El importante evento cinematográfico tuvo su cierre con los dos últimos films aspirantes a la Palma de Oro, que no dejaron conformes a la crítica.

Suleiman es otro de los tantos “abonados” del festival de la Croisette donde en 2002 recibió el premio del Jurado por “Intervention divine” (su mejor film hasta la fecha), participando otras tres veces después de haber sido descubierto por Venecia en 1996 que lo premió por su opera prima Chronique d’une disparition.

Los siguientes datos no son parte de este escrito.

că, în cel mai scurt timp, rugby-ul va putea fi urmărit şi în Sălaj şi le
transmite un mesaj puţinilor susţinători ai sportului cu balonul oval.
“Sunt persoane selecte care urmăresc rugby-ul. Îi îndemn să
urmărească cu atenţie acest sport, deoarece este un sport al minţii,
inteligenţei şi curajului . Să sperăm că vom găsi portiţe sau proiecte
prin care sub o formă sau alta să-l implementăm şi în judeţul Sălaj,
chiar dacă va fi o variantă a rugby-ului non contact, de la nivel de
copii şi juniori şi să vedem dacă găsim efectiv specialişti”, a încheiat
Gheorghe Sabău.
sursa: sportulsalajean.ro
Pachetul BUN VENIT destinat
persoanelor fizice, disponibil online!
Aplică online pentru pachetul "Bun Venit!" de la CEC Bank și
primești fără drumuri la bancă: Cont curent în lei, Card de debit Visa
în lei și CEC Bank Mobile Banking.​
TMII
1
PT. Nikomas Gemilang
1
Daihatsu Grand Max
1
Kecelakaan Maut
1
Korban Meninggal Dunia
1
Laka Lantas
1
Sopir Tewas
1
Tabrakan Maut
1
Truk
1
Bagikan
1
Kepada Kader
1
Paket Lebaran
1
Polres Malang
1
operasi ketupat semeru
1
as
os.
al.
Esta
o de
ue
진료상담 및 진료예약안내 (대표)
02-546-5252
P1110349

Su desencarnada filmografía (once títulos en 30 años de carrera y 60 de vida, entre largos, cortos, documentales y episodios de films colectivos) ha conocido tiempos mejores que este It Must Be Heaven donde el personaje principal es él mismo, interrogándose entre Nazareth, su ciudad natal, Nueva York y París, sobre cual es su verdadera identidad.

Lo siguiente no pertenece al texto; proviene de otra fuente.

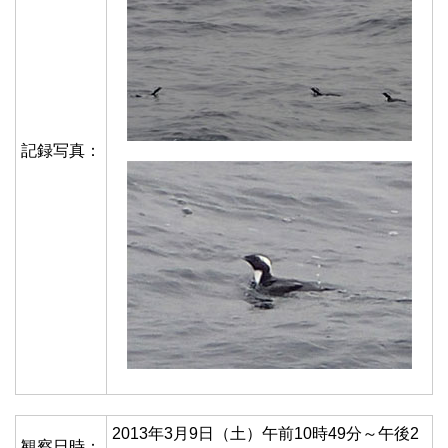
記録写真：
2013年3月9日（土）午前10時49分～午後2
観察日時：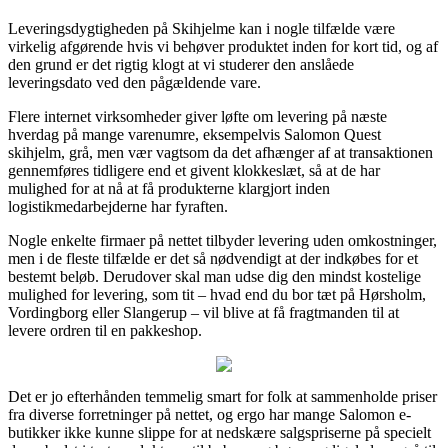
Leveringsdygtigheden på Skihjelme kan i nogle tilfælde være
virkelig afgørende hvis vi behøver produktet inden for kort tid, og af
den grund er det rigtig klogt at vi studerer den anslåede
leveringsdato ved den pågældende vare.
Flere internet virksomheder giver løfte om levering på næste
hverdag på mange varenumre, eksempelvis Salomon Quest
skihjelm, grå, men vær vagtsom da det afhænger af at transaktionen
gennemføres tidligere end et givent klokkeslæt, så at de har
mulighed for at nå at få produkterne klargjort inden
logistikmedarbejderne har fyraften.
Nogle enkelte firmaer på nettet tilbyder levering uden omkostninger,
men i de fleste tilfælde er det så nødvendigt at der indkøbes for et
bestemt beløb. Derudover skal man udse dig den mindst kostelige
mulighed for levering, som tit – hvad end du bor tæt på Hørsholm,
Vordingborg eller Slangerup – vil blive at få fragtmanden til at
levere ordren til en pakkeshop.
Det er jo efterhånden temmelig smart for folk at sammenholde priser
fra diverse forretninger på nettet, og ergo har mange Salomon e-
butikker ikke kunne slippe for at nedskære salgspriserne på specielt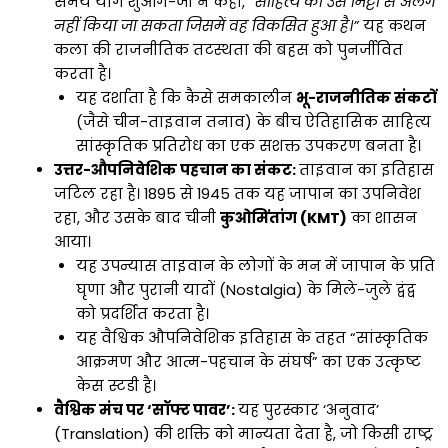
समय यांग शुआंग-जी ने कहा,
“साहित्य को उस मिट्टी से अलग
नहीं किया जा सकता जिसमें वह विकसित हुआ है।”
यह कथन
कला की राजनीतिक तटस्थता की बहस को पुनर्जीवित
करता है।
यह दर्शाता है कि कैसे समकालीन
भू-राजनीतिक संकटों
(जैसे चीन-ताइवान तनाव) के बीच ऐतिहासिक साहित्य
सांस्कृतिक प्रतिरोध का एक सशक्त उपकरण बनता है।
उत्तर-औपनिवेशिक पहचान का संकट:
ताइवान का इतिहास
जटिल रहा है। 1895 से 1945 तक यह जापान का उपनिवेश
रहा, और उसके बाद चीनी
कुओमिंतांग (KMT)
का शासन
आया।
यह उपन्यास ताइवान के लोगों के मन में जापान के प्रति
घृणा और पुरानी यादों (Nostalgia) के मिले-जुले द्वंद्व
को प्रदर्शित करता है।
यह वैश्विक औपनिवेशिक इतिहास के तहत “सांस्कृतिक
आक्रमण और आत्म-पहचान के संघर्ष” का एक उत्कृष्ट
केस स्टडी है।
वैश्विक मंच पर ‘सॉफ्ट पावर’:
यह पुरस्कार ‘अनुवाद’
(Translation) की शक्ति को मान्यता देता है, जो किसी राष्ट्र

Su nuevo film es un rosario deshilvanado de pequeñas perlas, algunas verdaderos sketchs fin en sí mismos, otras de ambigua interpretación cuando no inútiles, observadas por el director con la mímica minimalista de un Buster Keaton o un Jacques Tati (que de todas maneras siempre cuidaron la forma narrativa) y no una serie de episodios conectados solo por unidad de lugar.
Pero lo peor estaba por venir en la forma de “Sibyl”, tercer largometraje de Justine Triet que después de “Victoria” en 2016, vuelve a centrar su película en la actriz Virginie Efira, permitiéndole de sobreactuar a sus anchas, cambiar de peinado y vestido en cada secuencia y hasta de cantar en inglés e italiano que no es precisamente su fuerte.

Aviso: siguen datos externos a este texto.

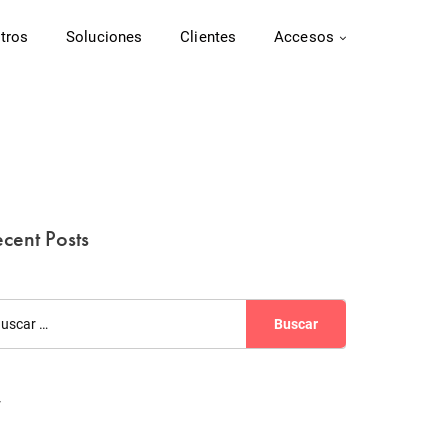
tros
Soluciones
Clientes
Accesos
cent Posts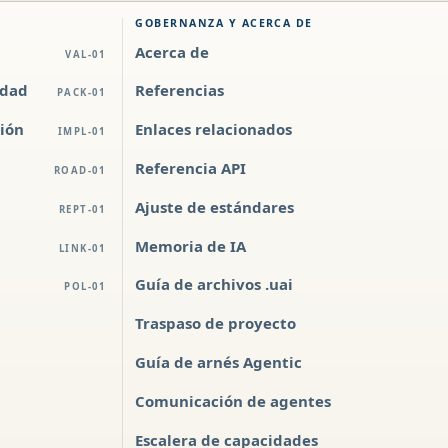
GOBERNANZA Y ACERCA DE
Acerca de
VAL-01
idad
Referencias
PACK-01
ión
Enlaces relacionados
IMPL-01
Referencia API
ROAD-01
Ajuste de estándares
REPT-01
Memoria de IA
LINK-01
Guía de archivos .uai
POL-01
Traspaso de proyecto
Guía de arnés Agentic
Comunicación de agentes
Escalera de capacidades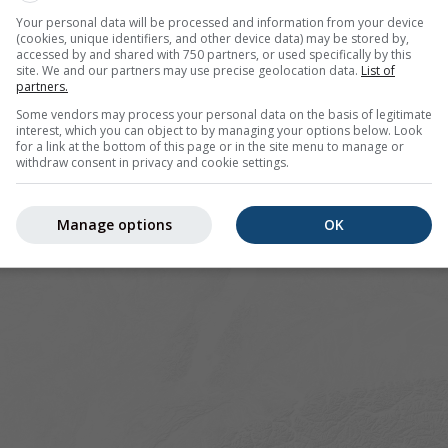
Your personal data will be processed and information from your device
(cookies, unique identifiers, and other device data) may be stored by,
pour 46.16°N 6.57°E offre toutes les informations météorolog
accessed by and shared with 750 partners, or used specifically by this
lus]
site. We and our partners may use precise geolocation data.
List of
partners.
Some vendors may process your personal data on the basis of legitimate
interest, which you can object to by managing your options below. Look
for a link at the bottom of this page or in the site menu to manage or
 actuelles
withdraw consent in privacy and cookie settings.
Manage options
OK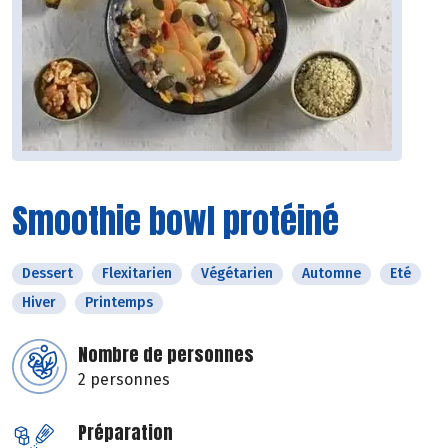
Smoothie bowl protéiné
Dessert
Flexitarien
Végétarien
Automne
Eté
Hiver
Printemps
Nombre de personnes
2 personnes
Préparation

La trama une pretensión y ridiculez con la historia de una psicoanalista que deja gran parte de sus pacientes para dedicarse a escribir una novela.
La pesadilla de la página en blanco se neutraliza con la aparición de una nueva paciente (Adele Exarchopoulos), en crisis por un embarazo no deseado, provocado por el protagonista del film en el que está trabajando (Gaspard Ulliel), compañero de la directora (Sandra Hüller, la maravillosa actriz de “Toni Erdmann” que merecía mejor suerte que esta descabellada película).
Esta historia, exacerbada por llantos, gritos e intentos de suicidios, será la ideal para la psicoanalista convertida en novelista que, por si fuera poco, pondrá de su parte algunos momentos de su vida privada.
El todo condimentado con diálogos a la vez filosóficos y psicoanalíticos en un indigesto pot-pourri bien traducido por los españoles como olla podrida.